Based on this observation, we hypothesized that some neurons which show positively correlated activities form a functional cluster and work together, while neurons between different clusters show independent or negatively correlated activities to reduce variability of image representations. In the case shown in Fig. 6, the nine neurons formed three clusters based on their noise correlations (Fig. 7a and Supplementary Fig. 5a, see Methods). Neurons with overlapping representations usually formed two clusters (Fig. 7b). Importantly, the neuron pairs between different clusters exhibited almost zero or slightly negative correlations (between-cluster pair: −0.05 [−0.22–0.12], and within-cluster pair: 0.26 [0.09–0.42], median and 25-75th percentile, Fig. 7c, blue). This tendency was independent of the number of clusters (Supplementary Fig. 5i). Similarity of reverse filters for the within-cluster pair was almost comparable with that for the between-cluster pair (Supplementary Fig. 5b), indicating that reverse filter structures did not simply explain the structure of noise correlation. Further, cortical positions of neurons did not explain the structure of noise correlation, because neurons in different clusters were spatially intermingled in FOVs (Supplementary Fig. 6).
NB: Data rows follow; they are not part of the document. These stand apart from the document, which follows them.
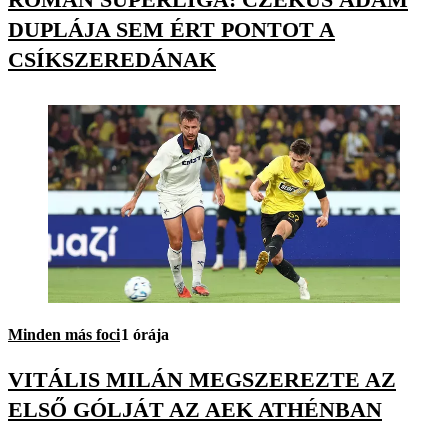
DUPLÁJA SEM ÉRT PONTOT A
CSÍKSZEREDÁNAK
Minden más foci
1 órája
VITÁLIS MILÁN MEGSZEREZTE AZ
ELSŐ GÓLJÁT AZ AEK ATHÉNBAN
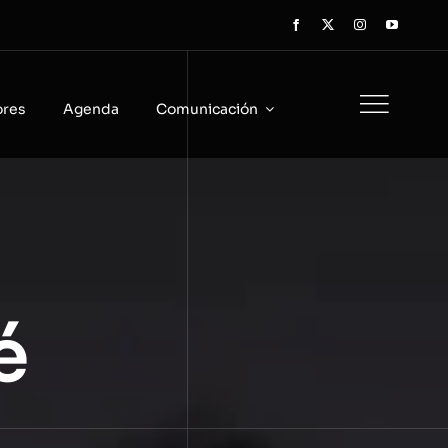
ores
Agenda
Comunicación
é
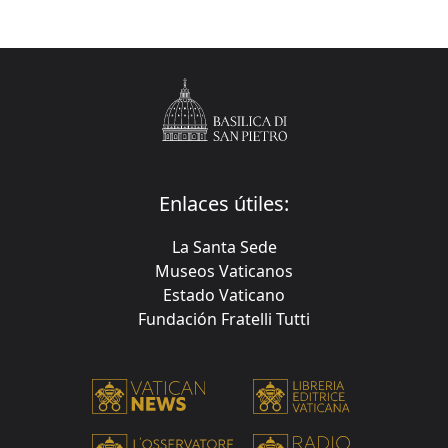
Enlaces útiles:
La Santa Sede
Museos Vaticanos
Estado Vaticano
Fundación Fratelli Tutti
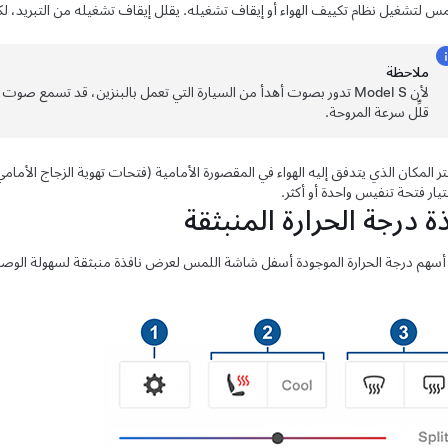
مس لتشغيل نظام تكييف الهواء أو إيقاف تشغيله. يقلل إيقاف تشغيله من التبريد، لكن
ملاحظة
لأن
Model S
تدور بصوت أهدأ من السيارة التي تعمل بالبنزين، قد تسمع صوت ض
قلِّل سرعة المروحة.
تر المكان الذي يتدفق إليه الهواء في المقصورة الأمامية (فتحات تهوية الزجاج الأما
تيار فتحة تنفيس واحدة أو أكثر.
ة درجة الحرارة المنبثقة
سهم درجة الحرارة الموجودة أسفل شاشة اللمس لعرض نافذة منبثقة لسهولة الوصول إ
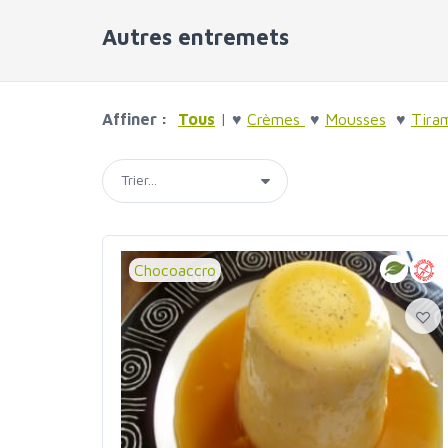
Autres entremets
Affiner :
Tous
| ♥
Crèmes
♥
Mousses
♥
Tira
Chocoaccro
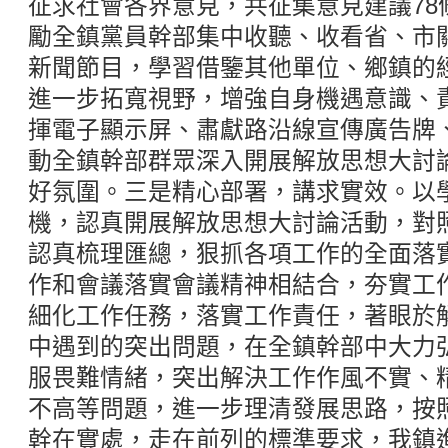
征求社會各界意見，共征集意見建議78
勵全鎮黨員幹部集中收聽、收看省、市
新聞節目，學習借鑒其他單位、鄉鎮的
進一步拓寬視野，增強自身機遇意識、
揮電子顯示屏、肅獻路沿線宣傳廣告牌
動全鎮幹部群眾深入開展解放思想大討
好氛圍。三是精心部署，講求實效。以
機，認真開展解放思想大討論活動，對
認真梳理匯總，狠抓各項工作的全面落
作和會議落實會議精神相結合，夯實工
細化工作任務，落實工作責任，著眼於
中遇到的突出問題，在全鎮幹部中大力
服畏難情緒，突出解決工作作風不實、
不高等問題，進一步理清發展思路，按
幹在實處，走在前列的標準要求，我鎮進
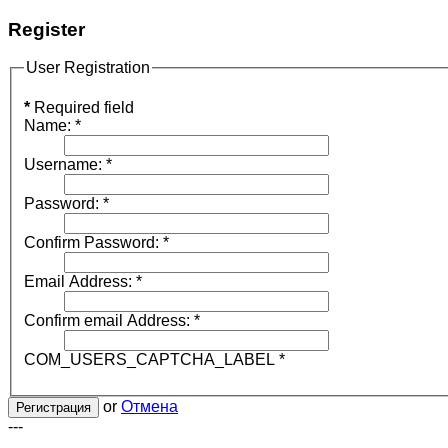
Register
User Registration
*
Required field
Name:
*
Username:
*
Password:
*
Confirm Password:
*
Email Address:
*
Confirm email Address:
*
COM_USERS_CAPTCHA_LABEL
*
or
Отмена
Регистрация
---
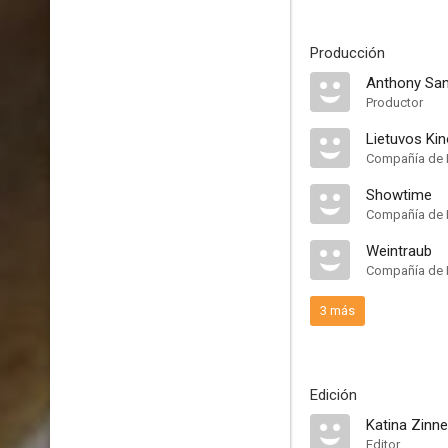
Producción
Anthony San
Productor
Lietuvos Kin
Compañía de 
Showtime
Compañía de 
Weintraub
Compañía de 
3 más
Edición
Katina Zinne
Editor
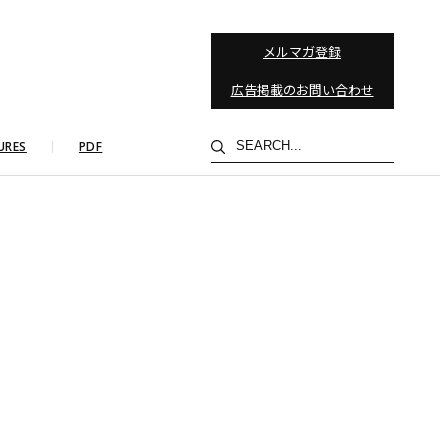
メルマガ登録
広告掲載のお問い合わせ
検
URES
PDF
索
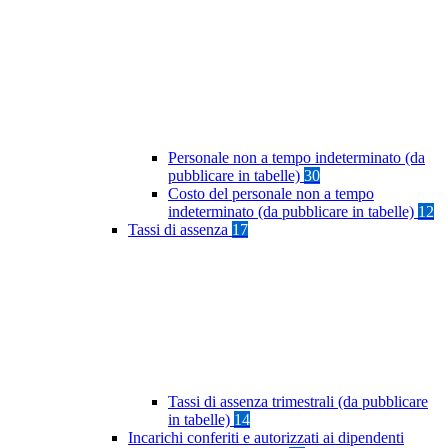
Personale non a tempo indeterminato (da
pubblicare in tabelle)
30
Costo del personale non a tempo
indeterminato (da pubblicare in tabelle)
12
Tassi di assenza
17
Tassi di assenza trimestrali (da pubblicare
in tabelle)
14
Incarichi conferiti e autorizzati ai dipendenti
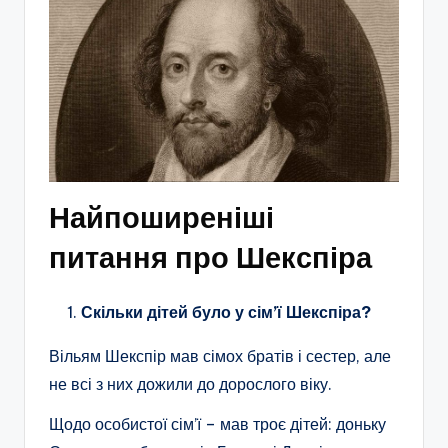
Найпоширеніші
питання про Шекспіра
Скільки дітей було у сім’ї Шекспіра?
Вільям Шекспір мав сімох братів і сестер, але
не всі з них дожили до дорослого віку.
Щодо особистої сім’ї – мав троє дітей: доньку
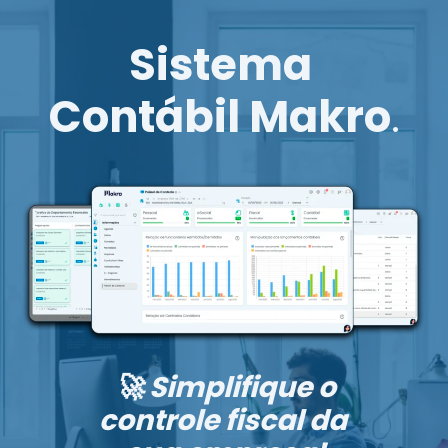
Sistema
Contábil Makro
.
🚀 Simplifique o
controle fiscal da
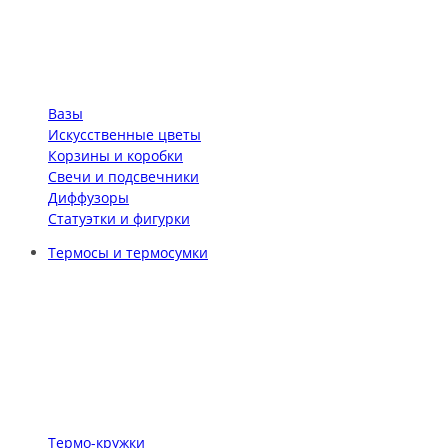
Вазы
Искусственные цветы
Корзины и коробки
Свечи и подсвечники
Диффузоры
Статуэтки и фигурки
Термосы и термосумки
Термо-кружки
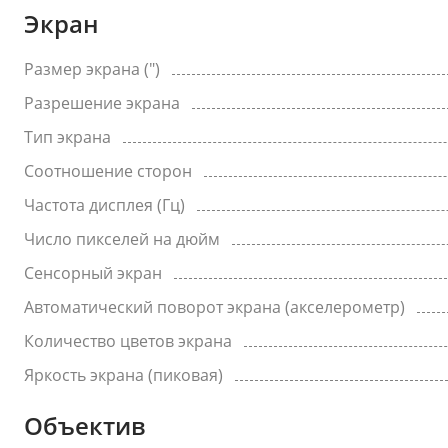
Экран
Размер экрана (")
Разрешение экрана
Тип экрана
Соотношение сторон
Частота дисплея (Гц)
Число пикселей на дюйм
Сенсорный экран
Автоматический поворот экрана (акселерометр)
Количество цветов экрана
Яркость экрана (пиковая)
Объектив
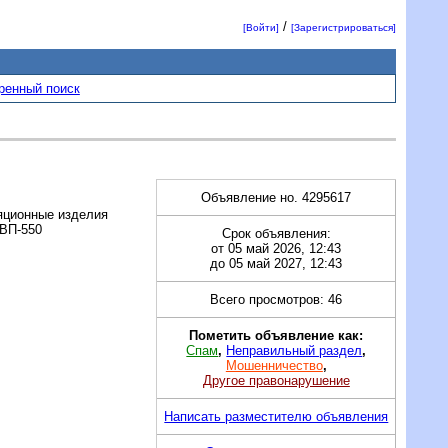
/
[Войти]
[Зарегистрироваться]
ренный поиск
Объявление но. 4295617
яционные изделия
ШВП-550
Срок объявления:
от 05 май 2026, 12:43
до 05 май 2027, 12:43
Всего просмотров: 46
Пометить объявление как:
Спам
,
Неправильный раздел
,
Мошенничество
,
Другое правонарушение
Написать разместителю объявления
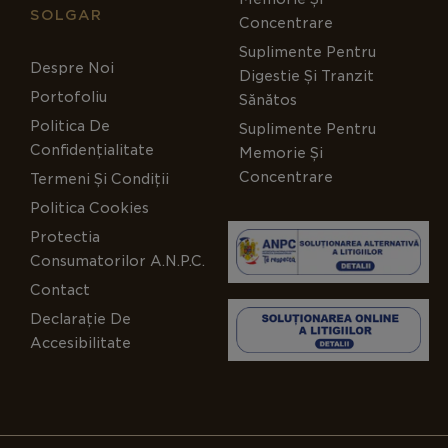
SOLGAR
Concentrare
Suplimente Pentru
Despre Noi
Digestie Și Tranzit
Portofoliu
Sănătos
Politica De
Suplimente Pentru
Confidențialitate
Memorie Și
Concentrare
Termeni Și Condiții
Politica Cookies
Protectia
Consumatorilor A.N.P.C.
Contact
Declarație De
Accesibilitate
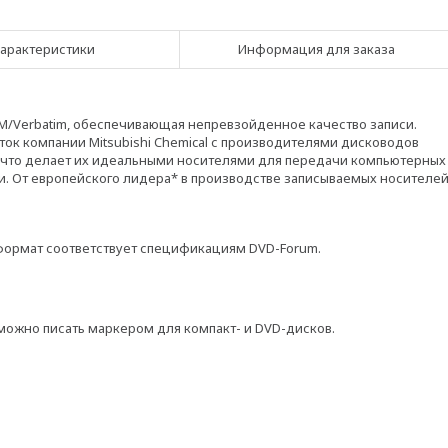
арактеристики
Информация для заказа
KM/Verbatim, обеспечивающая непревзойденное качество записи.
ок компании Mitsubishi Chemical с производителями дисководов
, что делает их идеальными носителями для передачи компьютерных
. От европейского лидера* в производстве записываемых носителе
 формат соответствует спецификациям DVD-Forum.
можно писать маркером для компакт- и DVD-дисков.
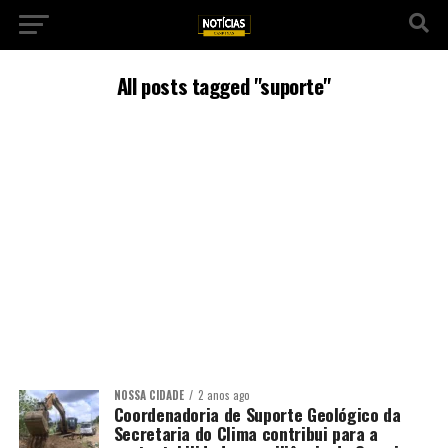
All posts tagged "suporte"
NOSSA CIDADE
2 anos ago
Coordenadoria de Suporte Geológico da
Secretaria do Clima contribui para a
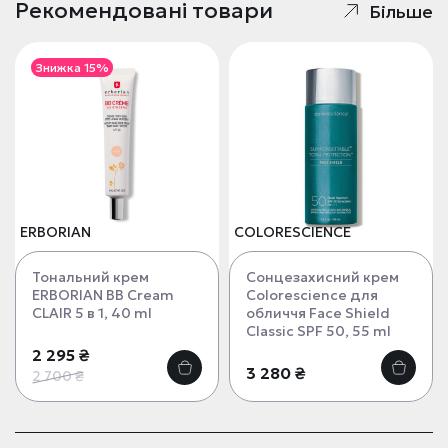
Рекомендовані товари
Більше
Знижка 15%
ERBORIAN
COLORESCIENCE
Тональний крем
Сонцезахисний крем
ERBORIAN ВВ Cream
Colorescience для
CLAIR 5 в 1, 40 ml
обличчя Face Shield
Classic SPF 50, 55 ml
2 295 ₴
3 280 ₴
2 700 ₴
We next compared reconstructed images obtained from different clusters (Supplementary Fig. 5c, d, h). Importantly, the images were similar between clusters (pixel-to-pixel correlation of reconstructed image: 0.33 [0.11–0.52], median [25-75th percentile], Supplementary Fig. 5d), indicating that the clusters represented similar information. At single-trial, the reconstructed images from individual clusters were still variable across trials (Fig. 7d), due to the relatively high noise correlation within clusters. We further compared trial-to-trial variability of reconstructed images between clusters. As predicted from almost zero noise correlation between clusters, the trial-to-trial variability of reconstructed image was almost independent between the clusters (Fig. 7d for the representative case and Supplementary Fig. 5e, i for summary data. Across-trial correlation coefficients of reconstructed images between clusters were: −0.08 [−0.25–0.09], median [25–75th percentile]). Integration of the multiple clusters resulted in more reliable image representation compared to individual clusters (Supplementary Fig. 5f). These results indicate that integration of activities among the clusters provides robust representation against trial-to-trial response variability.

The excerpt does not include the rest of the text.